Model Checks
A Model Check uses a prompt template to evaluate the generated response. At runtime, a judge LLM reads your prompt -- with template variables replaced by actual evaluation data -- and returns a score or pass/fail result. Model checks are useful when evaluation requires understanding, reasoning, or subjective judgment that cannot be captured in deterministic code.

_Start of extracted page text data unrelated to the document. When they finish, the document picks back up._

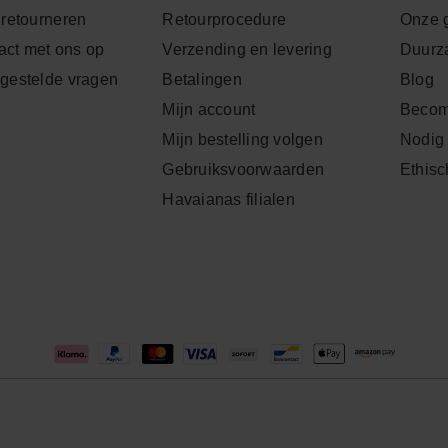
 retourneren
Retourprocedure
Onze 
ct met ons op
Verzending en levering
Duurz
lgestelde vragen
Betalingen
Blog
Mijn account
Becom
Mijn bestelling volgen
Nodig 
Gebruiksvoorwaarden
Ethisc
Havaianas filialen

Okareo provides many predefined model checks out of the box. You can also write your own custom model checks.
Custom Model Checks
To create a custom model check, write a prompt template -- a set of instructions for a judge LLM -- and register it with Okareo.
Here's an example using the Python SDK:
from okareo_api_client.models import CheckOutputType
check = okareo.create_or_update_check(
name="adherence_check",
description="Check if model output follows the instructions in the context",
check=ModelBasedCheck(
prompt_template="""You will be given a Context and a Model Output.
Your task is to rate the Model Output on one metric: Adherence.
Evaluation Criteria:
Adherence (0 or 1) - whether the Model Output follows the instructions in the Context.
Evaluation Steps:
1. Read the Context and identify the instructions.
2. Read the Model Output and check if it follows those instructions.
3. Assign a score: 1 if adherent, 0 if not.
Context:
{scenario_result}
Model Output:
{generation}
Adherence (0 or 1 in double brackets, explanation in double parentheses):""",
check_type=CheckOutputType.PASS_FAIL,
),
)
In this example:
name: A unique identifier for the check.description: A brief description of what the check does.prompt_template: The prompt template with template variables (e.g.{generation},{scenario_result}) that the runtime replaces with actual data. This prompt instructs a judge LLM on how to evaluate.check_type: The output type —CheckOutputType.PASS_FAIL(0 or 1) orCheckOutputType.SCORE(numeric scale, e.g. 1–5).
Template Variables
Your prompt must include at least one template variable where the runtime injects real data. Without one, the judge has nothing to evaluate.
| Variable | What the runtime injects |
|---|---|
{generation} or {model_output} | The model output being evaluated. |
{input} or {scenario_input} | The scenario/source text. |
{result} or {scenario_result} | The reference/expected output. |
{model_input} | What was sent to the model (prompt or messages). |
{message_history} | Full conversation (model_input messages + assistant model_output). |
{tool_calls} | Model's tool/function calls from the result. |
{tools} | Tool definitions/schema from input. |
{simulation_message_history} | Simulation message history from metadata. |
{audio_messages} | Audio input messages. |
{audio_output} | Audio model output. |
Use the template variables that fit your check:
- Summarization (compare output to source): use
{input}(or{scenario_input}) and{generation}. - Adherence (follow instructions/context): use
{result}(or{scenario_result}) and{generation}. - Task completion (full exchange): use
{model_input}and{generation}. - Function calling: use
{model_input},{generation},{tool_calls}, and{tools}.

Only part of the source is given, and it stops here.